Unicode Consortium Releases Unicode 8.0.0

← Back to Stories (view on slashdot.org)

Unicode Consortium Releases Unicode 8.0.0

Posted by timothy on Friday June 19, 2015 @05:39PM from the hobo-symbols-and-the-black-tongue-of-mordor dept.

An anonymous reader writes: The newest version of the Unicode standard adds 7,716 new characters to the existing 21,499 – that's more than 35% growth! Most of them are Chinese, Japan and Korean ideographs, but among those changes Unicode adds support for new languages like Ik, used in Uganda.

2 of 164 comments (clear)

Min score:

Reason:

Sort:

Already = 65K characters by divec · 2015-06-19 18:53 · Score: 4, Informative
"...adds 7,716 new characters to the existing 21,499 – that's more than 35% growth!"
There were already 113K characters in Unicode version 7.0. Which is more than 2^16 characters, so remember:
- 1. UTF-16 is *not* two bytes per character
- 2. Therefore a "character" in Java, C#, Javascript sometimes only holds half a Unicode character
- 3. Even a whole unicode character may be only part of a grapheme cluster, which means that taking arbitrary substrings may not result in readable text.
--
perl -e 'fork||print for split//,"hahahaha"'
Re:CJK is Unicode's big failing by gustygolf · 2015-06-19 20:45 · Score: 4, Informative

In short:
To render text properly in Japanese, you need a Japanese font. To render text properly in Chinese, you need a Chinese font. It's not just because of character coverage, but because of a thing called Han unification the consortium did.
The Unicode consortium decided to map similar characters to the same code-point. Personally, I'm not particularly bothered by this. but it leads to the technical problem that each text must be supplied with a language tag to select a correct font.
And this is problematic when there are two CJK languages mixed in the same document -- in the GP's case, Chinese and Japanese --, or when a program must automatically decide which font to render things in.
Take a web browser for example. It reaches a random Chinese web page, encoded in UTF-8. The page's author never bothered adding a language tag. Now the web browser must guess whether to render the page in a Chinese font or a Japanese one. And a "guess" is really all that it can do.
(Typically, software used base the guesses on the user's locale.
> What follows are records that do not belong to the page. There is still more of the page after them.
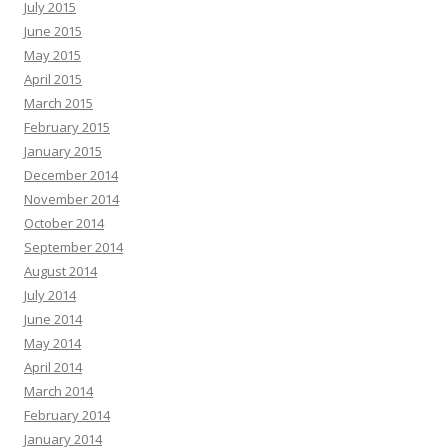
July 2015
June 2015
May 2015
April 2015
March 2015
February 2015
January 2015
December 2014
November 2014
October 2014
September 2014
August 2014
July 2014
June 2014
May 2014
April 2014
March 2014
February 2014
January 2014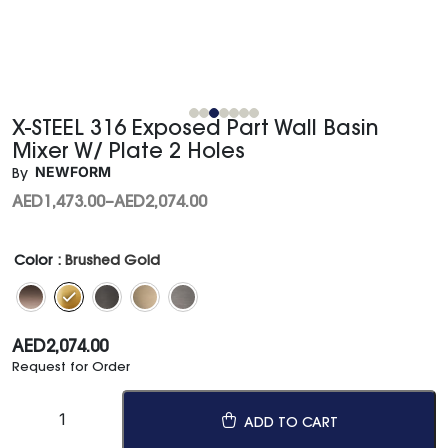
X-STEEL 316 Exposed Part Wall Basin
Mixer W/ Plate 2 Holes
NEWFORM
By
AED
1,473.00
–
AED
2,074.00
Color
: Brushed Gold
AED
2,074.00
Request for Order
ADD TO CART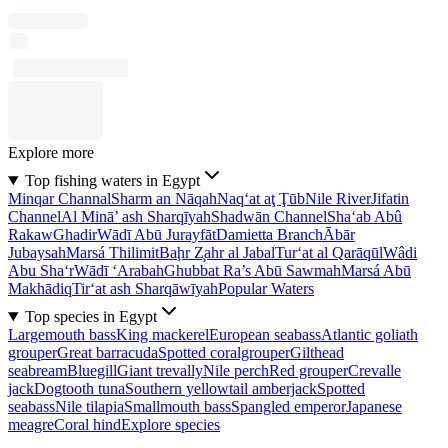
Explore more
Top fishing waters in Egypt
Minqar Channal
Sharm an Nāqah
Naq‘at aţ Ţūb
Nile River
Jifatin
Channel
Al Minā’ ash Sharqīyah
Shadwān Channel
Sha‘ab Abû
Rakaw
Ghadir
Wādī Abū Jurayfāt
Damietta Branch
Ābār
Jubaysah
Marsá Thilimit
Baḩr Z̧ahr al Jabal
Tur‘at al Qarāqūl
Wâdi
Abu Sha‘r
Wādī ‘Arabah
Ghubbat Ra’s Abū Sawmah
Marsá Abū
Makhādiq
Tir‘at ash Sharqāwīyah
Popular Waters
Top species in Egypt
Largemouth bass
King mackerel
European seabass
Atlantic goliath
grouper
Great barracuda
Spotted coralgrouper
Gilthead
seabream
Bluegill
Giant trevally
Nile perch
Red grouper
Crevalle
jack
Dogtooth tuna
Southern yellowtail amberjack
Spotted
seabass
Nile tilapia
Smallmouth bass
Spangled emperor
Japanese
meagre
Coral hind
Explore species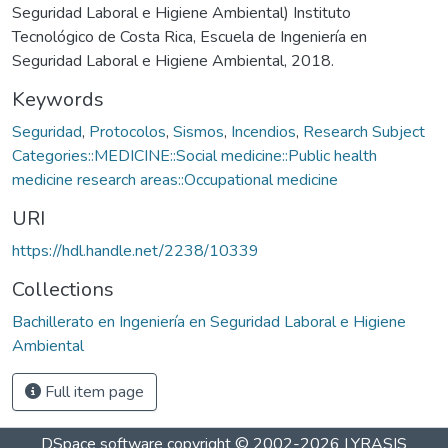
Seguridad Laboral e Higiene Ambiental) Instituto
Tecnológico de Costa Rica, Escuela de Ingeniería en
Seguridad Laboral e Higiene Ambiental, 2018.
Keywords
Seguridad
,
Protocolos
,
Sismos
,
Incendios
,
Research Subject
Categories::MEDICINE::Social medicine::Public health
medicine research areas::Occupational medicine
URI
https://hdl.handle.net/2238/10339
Collections
Bachillerato en Ingeniería en Seguridad Laboral e Higiene
Ambiental
Full item page
DSpace software
copyright © 2002-2026
LYRASIS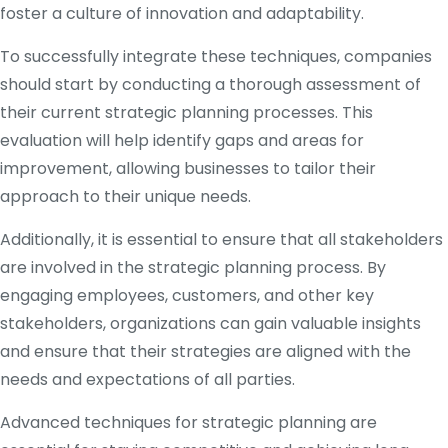
foster a culture of innovation and adaptability.
To successfully integrate these techniques, companies
should start by conducting a thorough assessment of
their current strategic planning processes. This
evaluation will help identify gaps and areas for
improvement, allowing businesses to tailor their
approach to their unique needs.
Additionally, it is essential to ensure that all stakeholders
are involved in the strategic planning process. By
engaging employees, customers, and other key
stakeholders, organizations can gain valuable insights
and ensure that their strategies are aligned with the
needs and expectations of all parties.
Advanced techniques for strategic planning are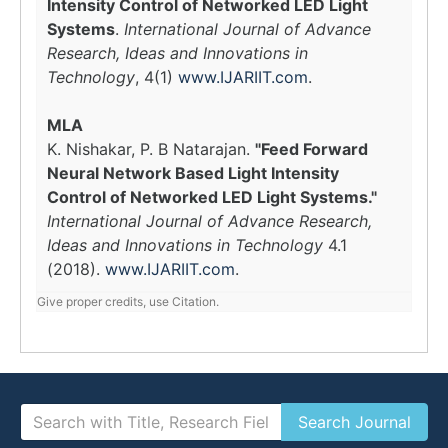
Intensity Control of Networked LED Light
Systems
.
International Journal of Advance
Research, Ideas and Innovations in
Technology
, 4(1)
www.IJARIIT.com
.
MLA
K. Nishakar, P. B Natarajan.
"Feed Forward
Neural Network Based Light Intensity
Control of Networked LED Light Systems."
International Journal of Advance Research,
Ideas and Innovations in Technology
4.1
(2018).
www.IJARIIT.com
.
Give proper credits, use Citation.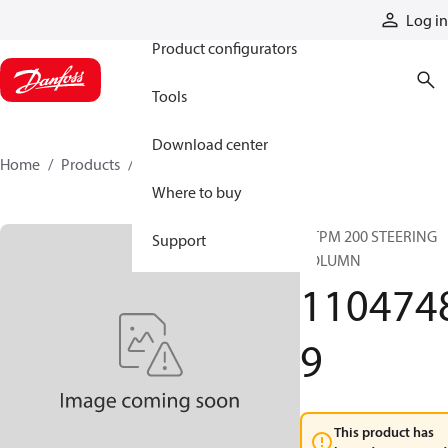
Products
Log in
Product configurators
Tools
Download center
Home
Products
11047489
Where to buy
OTPM 200 STEERING
Support
COLUMN
110474
9
This product has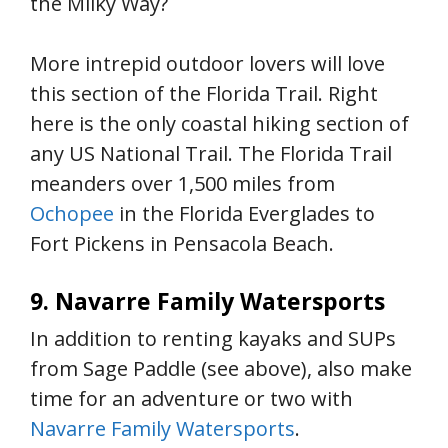
the Milky Way?
More intrepid outdoor lovers will love
this section of the Florida Trail. Right
here is the only coastal hiking section of
any US National Trail. The Florida Trail
meanders over 1,500 miles from
Ochopee
in the Florida Everglades to
Fort Pickens in Pensacola Beach.
9. Navarre Family Watersports
In addition to renting kayaks and SUPs
from Sage Paddle (see above), also make
time for an adventure or two with
Navarre Family Watersports
.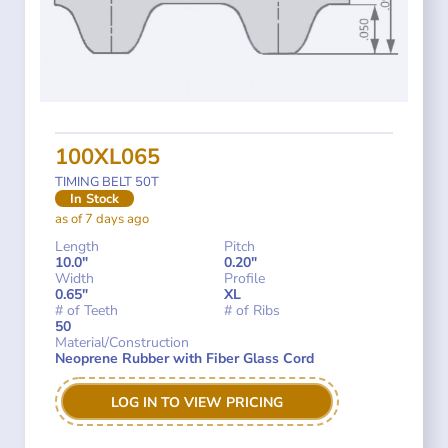
100XL065
TIMING BELT 50T
In Stock
as of 7 days ago
Length
Pitch
10.0"
0.20"
Width
Profile
0.65"
XL
# of Teeth
# of Ribs
50
Material/Construction
Neoprene Rubber with Fiber Glass Cord
LOG IN TO VIEW PRICING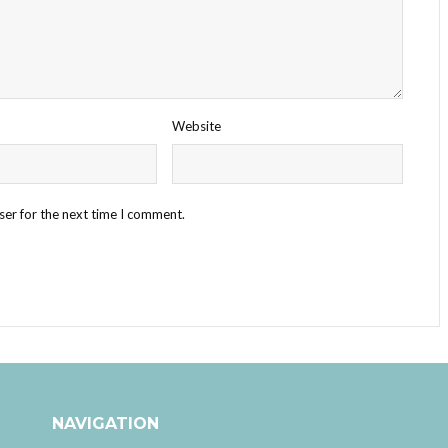
Website
ser for the next time I comment.
NAVIGATION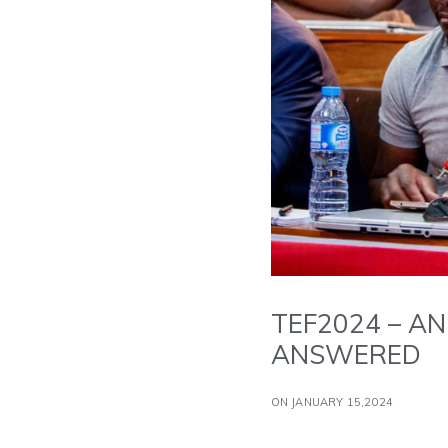
TEF2024 – AN
ANSWERED
ON JANUARY 15,2024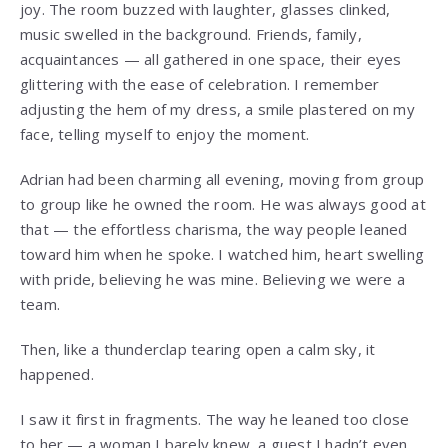
joy. The room buzzed with laughter, glasses clinked,
music swelled in the background. Friends, family,
acquaintances — all gathered in one space, their eyes
glittering with the ease of celebration. I remember
adjusting the hem of my dress, a smile plastered on my
face, telling myself to enjoy the moment.
Adrian had been charming all evening, moving from group
to group like he owned the room. He was always good at
that — the effortless charisma, the way people leaned
toward him when he spoke. I watched him, heart swelling
with pride, believing he was mine. Believing we were a
team.
Then, like a thunderclap tearing open a calm sky, it
happened.
I saw it first in fragments. The way he leaned too close
to her — a woman I barely knew, a guest I hadn’t even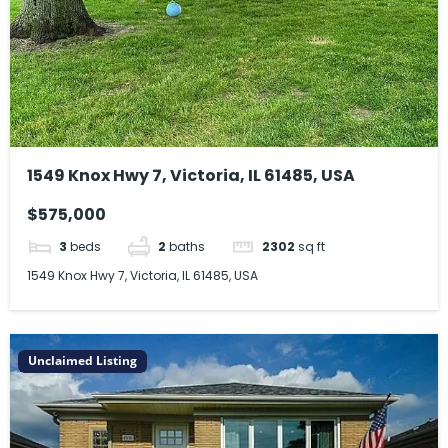
1549 Knox Hwy 7, Victoria, IL 61485, USA
$575,000
3
beds
2
baths
2302
sq ft
1549 Knox Hwy 7, Victoria, IL 61485, USA
Unclaimed Listing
It's pretty accurate -- Chinese users tend to view Chinese documents, Japanese Japanese ones. But the problems start when someone tries viewing a 'foreign' document...)
It's really quite ironic that the consortium decided on codepoint unification for the three languages that would most benefit from Unicode.

--
"Slow Down Cowboy! It's been 58 minutes since you last successfully posted a comment" -- slashdot, driving users away.